What to produce:
Filter the records below down to lines containing "vous".

Stored data entries
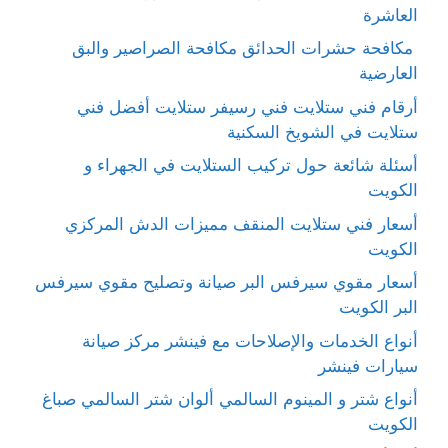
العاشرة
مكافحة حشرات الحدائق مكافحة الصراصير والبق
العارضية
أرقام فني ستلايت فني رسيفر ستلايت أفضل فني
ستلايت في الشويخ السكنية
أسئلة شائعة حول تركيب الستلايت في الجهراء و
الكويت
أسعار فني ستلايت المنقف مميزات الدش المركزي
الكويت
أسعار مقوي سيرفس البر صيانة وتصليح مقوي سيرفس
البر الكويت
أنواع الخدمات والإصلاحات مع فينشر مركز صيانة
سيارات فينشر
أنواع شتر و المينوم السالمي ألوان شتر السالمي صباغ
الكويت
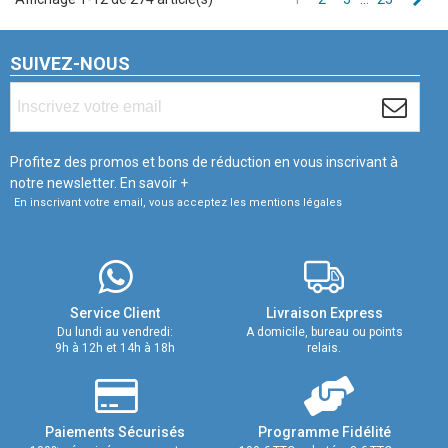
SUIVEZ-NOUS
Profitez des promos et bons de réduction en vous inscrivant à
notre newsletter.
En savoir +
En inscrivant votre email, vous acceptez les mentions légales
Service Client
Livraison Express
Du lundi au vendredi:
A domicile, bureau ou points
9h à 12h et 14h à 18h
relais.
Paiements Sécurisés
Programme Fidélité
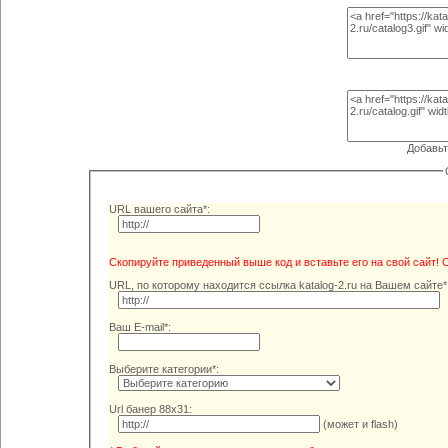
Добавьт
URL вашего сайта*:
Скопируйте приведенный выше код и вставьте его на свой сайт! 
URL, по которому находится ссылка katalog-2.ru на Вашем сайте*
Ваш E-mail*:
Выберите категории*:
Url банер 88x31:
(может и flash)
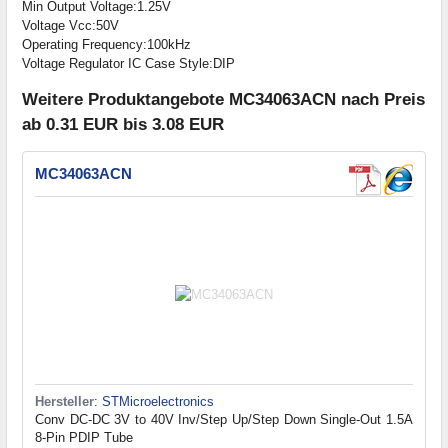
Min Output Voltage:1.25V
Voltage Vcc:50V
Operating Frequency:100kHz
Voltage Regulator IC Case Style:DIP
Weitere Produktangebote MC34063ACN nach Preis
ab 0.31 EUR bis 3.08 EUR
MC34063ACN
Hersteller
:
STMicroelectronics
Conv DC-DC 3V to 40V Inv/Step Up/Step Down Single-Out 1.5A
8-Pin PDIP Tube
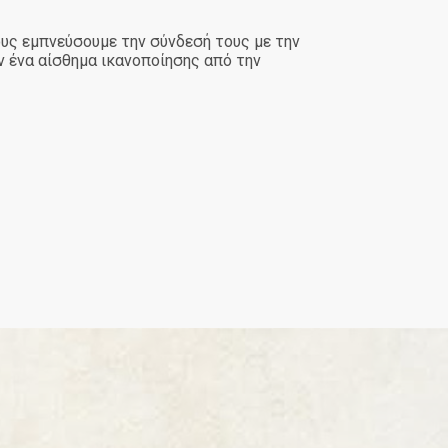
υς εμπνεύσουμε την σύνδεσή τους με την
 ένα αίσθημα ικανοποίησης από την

Output for this exercise:
Profitez des promos et bons de réduction en vous inscrivant à
En inscrivant votre email, vous acceptez les mentions légales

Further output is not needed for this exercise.